Thread: Re: Extended Statistics set/restore/clear functions.
hi. I reviewed 0001 only. in src/backend/statistics/mvdistinct.c no need #include "nodes/pg_list.h" since src/include/statistics/statistics.h sub level include "nodes/pg_list.h" no need #include "utils/palloc.h" sicne #include "postgres.h" already included it. select '[{"6, -32768,,": -11}]'::pg_ndistinct; ERROR: malformed pg_ndistinct: "[{"6, -32768,,": -11}]" LINE 1: select '[{"6, -32768,,": -11}]'::pg_ndistinct; ^ DETAIL: All ndistinct count values are scalar doubles. imho, this errdetail message is not good. select '{}'::pg_ndistinct ; segfault select '{"1,":"1"}'::pg_ndistinct ; ERROR: malformed pg_ndistinct: "{"1,":"1"}" LINE 1: select '{"1,":"1"}'::pg_ndistinct ; ^ DETAIL: All ndistinct attnum lists must be a comma separated list of attnums. imho, this errdetail message is not good. would be better saying that "length of list of attnums must be larger than 1". select pt1.typnamespace, pt1.typarray, pt1.typcategory, pt1.typname from pg_type pt1 where pt1.typname ~*'distinct'; typnamespace | typarray | typcategory | typname --------------+----------+-------------+-------------- 11 | 0 | Z | pg_ndistinct typcategory (Z) marked as Internal-use types. and there is no pg_ndistinct array type, not sure this is fine. all the errcode one pair of the parenthesis is unnecessary. for example (errcode(ERRCODE_INVALID_TEXT_REPRESENTATION), errmsg("malformed pg_ndistinct: \"%s\"", parse->str), errdetail("Must begin with \"{\""))); can change to errcode(ERRCODE_INVALID_TEXT_REPRESENTATION), errmsg("malformed pg_ndistinct: \"%s\"", parse->str), errdetail("Must begin with \"{\"")); see https://www.postgresql.org/docs/current/error-message-reporting.html
hi. select '{"1, 0B100101":"NaN"}'::pg_ndistinct; pg_ndistinct ------------------------ {"1, 37": -2147483648} (1 row) this is not what we expected? For the VALUE part of pg_ndistinct, float8 has 3 special values: inf, -inf, NaN. For the key part of pg_ndistinct, see example. select '{"1, 16\t":"1"}'::pg_ndistinct; here \t is not tab character, ascii 9. it's two characters: backslash and character "t". so here it should error out? (apply this to \n, \r, \b) pg_ndistinct_in(PG_FUNCTION_ARGS) ending part should be: freeJsonLexContext(lex); if (result == JSON_SUCCESS) { ...... } else { ereturn(parse_state.escontext, (Datum) 0, errcode(ERRCODE_INVALID_TEXT_REPRESENTATION), errmsg("malformed pg_ndistinct: \"%s\"", str), errdetail("Must be valid JSON.")); PG_RETURN_NULL(); } result should be either JSON_SUCCESS or anything else. all these functions: ndistinct_object_start, ndistinct_array_start, ndistinct_object_field_start, ndistinct_array_element_start have ndistinctParseState *parse = state; do we need to change it to ndistinctParseState *parse = (ndistinctParseState *)state; ? ndistinctParseState need to add to src/tools/pgindent/typedefs.list probably change it to "typedef struct ndistinctParseState". also struct ndistinctParseState need placed in the top of src/backend/statistics/mvdistinct.c not in line 340?

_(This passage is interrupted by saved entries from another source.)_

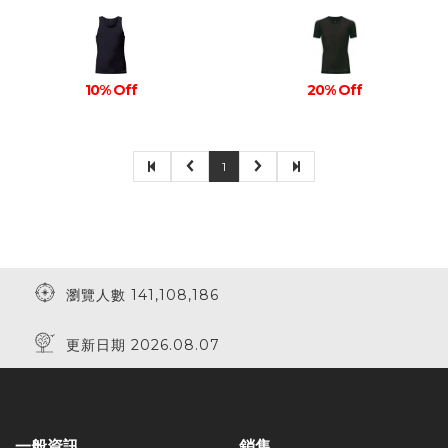
10% Off
20% Off
1
瀏覽人數 141,108,186
更新日期 2026.08.07
一般資訊
銷售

On Tue, Jan 28, 2025 at 11:25 AM jian he <jian.universality@gmail.com> wrote:
hi.
I reviewed 0001 only.
in src/backend/statistics/mvdistinct.c
no need #include "nodes/pg_list.h" since
src/include/statistics/statistics.h sub level include "nodes/pg_list.h"
no need #include "utils/palloc.h"
sicne #include "postgres.h"
already included it.
Noted.
select '[{"6, -32768,,": -11}]'::pg_ndistinct;
ERROR: malformed pg_ndistinct: "[{"6, -32768,,": -11}]"

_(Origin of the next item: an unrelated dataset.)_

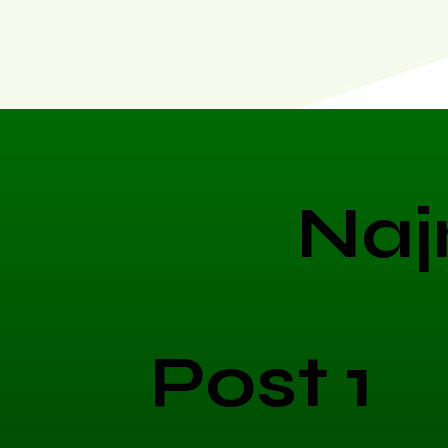
Naj
Post 1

LINE 1: select '[{"6, -32768,,": -11}]'::pg_ndistinct;
^
DETAIL: All ndistinct count values are scalar doubles.
imho, this errdetail message is not good.
What error message do you think is appropriate in that situation?
select '{}'::pg_ndistinct ;
segfault
Mmm, gotta look into that!
select '{"1,":"1"}'::pg_ndistinct ;
ERROR: malformed pg_ndistinct: "{"1,":"1"}"
LINE 1: select '{"1,":"1"}'::pg_ndistinct ;
^
DETAIL: All ndistinct attnum lists must be a comma separated list of attnums.
imho, this errdetail message is not good. would be better saying that
"length of list of attnums must be larger than 1".
That sounds better.
typcategory (Z) marked as Internal-use types. and there is no
pg_ndistinct array type,
not sure this is fine.
I think it's probably ok for now. The datatype currently has no utility other than extended statistics, and I'm doubtful that it ever will.
On Wed, Jan 29, 2025 at 2:50 AM jian he <jian.universality@gmail.com> wrote:
hi.
select '{"1, 0B100101":"NaN"}'::pg_ndistinct;
pg_ndistinct
------------------------
{"1, 37": -2147483648}
(1 row)
I think my initial reaction is to just refuse those special values, but I'll look into the parsing code to see what can be done.
this is not what we expected?
For the VALUE part of pg_ndistinct, float8 has 3 special values: inf, -inf, NaN.
For the key part of pg_ndistinct, see example.
select '{"1, 16\t":"1"}'::pg_ndistinct;
here \t is not tab character, ascii 9. it's two characters: backslash
and character "t".
so here it should error out?
(apply this to \n, \r, \b)
I don't have a good answer as to what should happen here. Special cases like this make Tomas' suggestion to change the in/out format more attractive.
pg_ndistinct_in(PG_FUNCTION_ARGS)
ending part should be:
freeJsonLexContext(lex);
if (result == JSON_SUCCESS)
{
......
}
else
{
ereturn(parse_state.escontext, (Datum) 0,
errcode(ERRCODE_INVALID_TEXT_REPRESENTATION),
errmsg("malformed pg_ndistinct: \"%s\"", str),
errdetail("Must be valid JSON."));
PG_RETURN_NULL();
}
result should be either JSON_SUCCESS or anything else.
all these functions:
ndistinct_object_start, ndistinct_array_start,
ndistinct_object_field_start, ndistinct_array_element_start
have
ndistinctParseState *parse = state;
do we need to change it to
ndistinctParseState *parse = (ndistinctParseState *)state;
?
The compiler isn't complaining so far, but I see no harm in it.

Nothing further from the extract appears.